Lundberg C, Asberg I, Ionescu M, Reiner A, Smedegård G, Poole A R
Department of Pharmacology, Pharmacia Pharmaceutials Uppsala, Sweden.
Ann Rheum Dis. 1996 Aug;55(8):525-34. doi: 10.1136/ard.55.8.525.
To determine how acute but transient inflammation affects the cartilage proteoglycan aggrecan and the value of analyses of synovial fluid to study this.
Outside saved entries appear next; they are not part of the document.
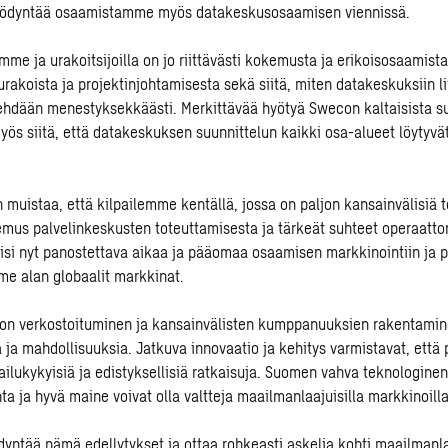
hyödyntää osaamistamme myös datakeskusosaamisen viennissä.
amme ja urakoitsijoilla on jo riittävästi kokemusta ja erikoisosaamis
urakoista ja projektinjohtamisesta sekä siitä, miten datakeskuksiin li
tehdään menestyksekkäästi. Merkittävää hyötyä Swecon kaltaisista su
myös siitä, että datakeskuksen suunnittelun kaikki osa-alueet löytyvä
 muistaa, että kilpailemme kentällä, jossa on paljon kansainvälisiä toi
mus palvelinkeskusten toteuttamisesta ja tärkeät suhteet operaatto
olisi nyt panostettava aikaa ja pääomaa osaamisen markkinointiin ja 
me alan globaalit markkinat.
 on verkostoituminen ja kansainvälisten kumppanuuksien rakentamine
a ja mahdollisuuksia. Jatkuva innovaatio ja kehitys varmistavat, ett
ailukykyisiä ja edistyksellisiä ratkaisuja. Suomen vahva teknologine
a ja hyvä maine voivat olla valtteja maailmanlaajuisilla markkinoilla
dyntää nämä edellytykset ja ottaa rohkeasti askelia kohti maailmanl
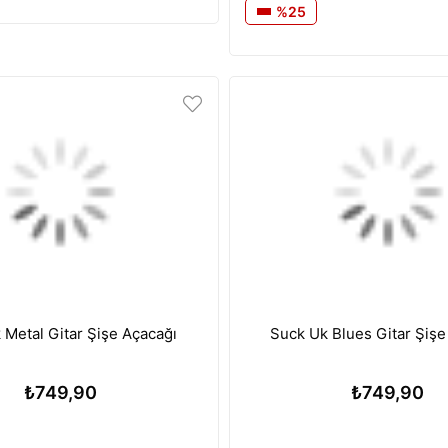
%25
 Metal Gitar Şişe Açacağı
Suck Uk Blues Gitar Ş
₺749,90
₺749,90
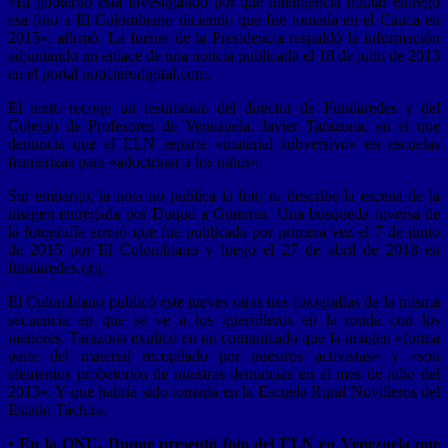
«El gobierno está investigando por qué inteligencia militar entregó
esa foto a El Colombiano diciendo que fue tomada en el Cauca en
2015», afirmó. La fuente de la Presidencia respaldó la información
adjuntando un enlace de una noticia publicada el 18 de julio de 2013
en el portal noticierodigital.com.
El texto recoge un testimonio del director de Fundaredes y del
Colegio de Profesores de Venezuela, Javier Tarazona, en el que
denuncia que el ELN reparte «material subversivo» en escuelas
fronterizas para «adoctrinar a los niños».
Sin embargo, la nota no publica la foto ni describe la escena de la
imagen entregada por Duque a Guterres. Una búsqueda inversa de
la fotografía arrojó que fue publicada por primera vez el 7 de junio
de 2015 por El Colombiano y luego el 27 de abril de 2018 en
fundaredes.org.
El Colombiano publicó este jueves otras tres fotografías de la misma
secuencia en que se ve a los guerrilleros en la ronda con los
menores. Tarazona explicó en un comunicado que la imagen «forma
parte del material recopilado por nuestros activistas» y «son
elementos probatorios de nuestras denuncias en el mes de julio del
2013». Y que habría sido tomada en la Escuela Rural Novilleros del
Estado Táchira.
• En la ONU, Duque presentó foto del ELN en Venezuela que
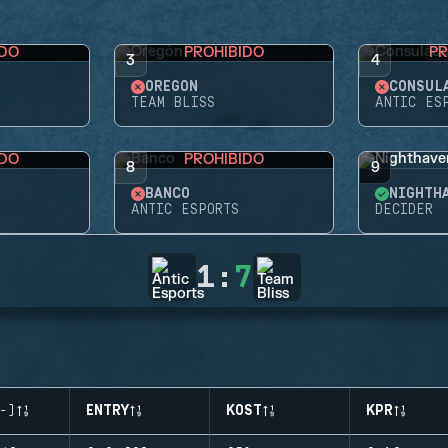
IDO
PROHIBIDO
PR
3
4
OREGÓN
CONSUL
TEAM BLISS
ANTIC ES
IDO
PROHIBIDO
8
9
BANCO
NIGHTH
ANTIC ESPORTS
DECIDER
1
:
7
-)
ENTRY
KOST
KPR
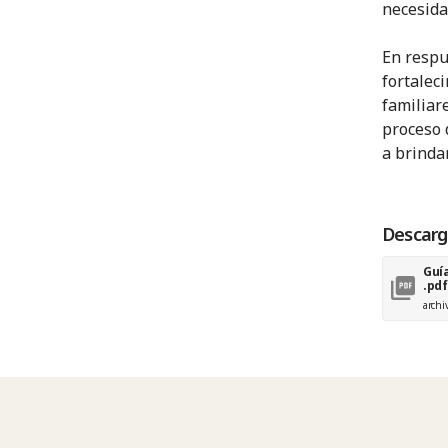
necesida
En respu
fortalec
familiar
proceso 
a brindar
Descarg
Guí
.pdf
archi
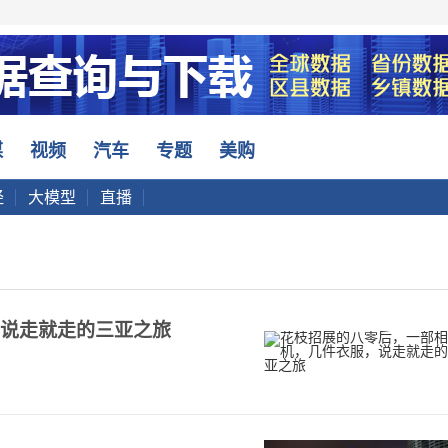
媒
视频
汽车
专题
美购
经
大模型
直播
说走就走的三亚之旅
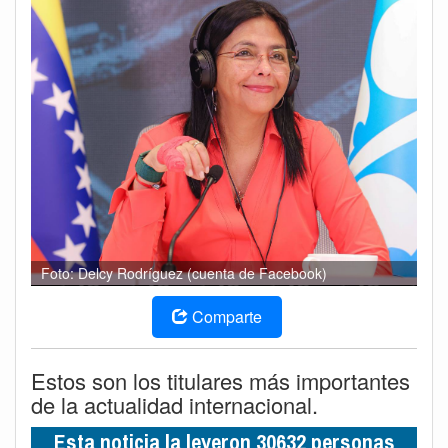
Foto: Delcy Rodríguez (cuenta de Facebook)
Comparte
Estos son los titulares más importantes
de la actualidad internacional.
Esta noticia la leyeron 30632 personas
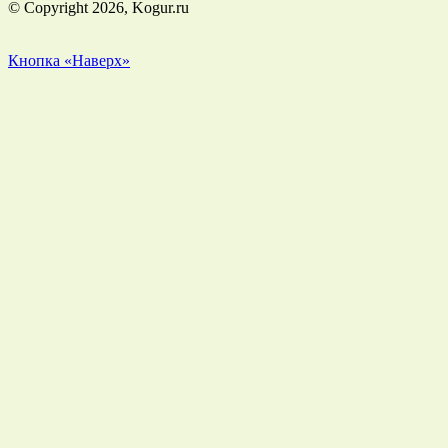
© Copyright 2026, Kogur.ru
Кнопка «Наверх»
For 96 hours after a single intra-articular injection of rabbit knees with human interleukin-1 alpha (IL-1 alpha) or vehicle, articular cartilage and synovial fluid were examined using a putative indicator of aggrecan synthesis (aggrecan chondroitin sulphate epitope 846), immunoreactive keratan sulphate, and total glycosaminoglycan (GAG) content. Aggrecan extractability (with 0.5 M NaCl) followed by 4 M guanidine hydrochloride extraction permitted analyses of cartilage damage, total content and aggrecan heterogeneity. Aggrecan epitopes as well as GAG were assayed in synovial fluid. Changes were related to total joint leucocyte content in synovial fluid.
At 10 ng, IL-1 alpha produced a transient increase in synovial fluid leucocytes at six hours and 24 hours. This accompanied a reduction in content and increased extractability of GAG, which was greatest in the tibial medial compartment of the knee. Further studies of this compartment showed no change in keratan sulphate epitope content, but a transient increase in extractability in 0.5 M NaCl. Epitope 846 content and extractability were unchanged. Total contents and extractability for GAG were inversely correlated in both controls and joints injected with IL-1 alpha. These changes were accompanied by transient increases in GAG, keratan sulphate epitope, and 846 content in synovial fluid.
According to the aggrecan component measured, damage to the matrix of articular cartilage was sometimes reflected by a transient increased extractability and a net loss of aggrecan. There was always an increased release of GAG, and keratan sulphate, and 846 epitopes into synovial fluid. These studies show that changes in aggrecan epitopes and GAG in synovial fluid reflect changes in cartilage metabolism induced by acute transient inflammation.
确定急性但短暂的炎症如何影响软骨蛋白聚糖聚集蛋白聚糖,以及分析滑液在研究这一过程中的价值。
在兔膝关节单次关节内注射人白细胞介素-1α(IL-1α)或赋形剂后96小时,使用聚集蛋白聚糖合成的假定指标(聚集蛋白聚糖硫酸软骨素表位846)、免疫反应性硫酸角质素和总糖胺聚糖(GAG)含量来检查关节软骨和滑液。聚集蛋白聚糖的可提取性(用0.5M氯化钠),随后用4M盐酸胍提取,用于分析软骨损伤、总含量和聚集蛋白聚糖的异质性。在滑液中检测聚集蛋白聚糖表位以及GAG。变化与滑液中全关节白细胞含量相关。
注射10ng IL-1α后,滑液白细胞在6小时和24小时出现短暂增加。这伴随着GAG含量的减少和可提取性的增加,在膝关节内侧胫骨间室最为明显。对该间室的进一步研究表明硫酸角质素表位含量没有变化,但在0.5M氯化钠中的可提取性短暂增加。表位846的含量和可提取性没有变化。在对照组和注射IL-1α的关节中,GAG的总含量和可提取性呈负相关。这些变化伴随着滑液中GAG、硫酸角质素表位和846含量的短暂增加。
根据所测量的聚集蛋白聚糖成分,关节软骨基质的损伤有时表现为聚集蛋白聚糖可提取性的短暂增加和净损失。GAG、硫酸角质素和846表位向滑液中的释放总是增加的。这些研究表明,滑液中聚集蛋白聚糖表位和GAG的变化反映了急性短暂炎症诱导的软骨代谢变化。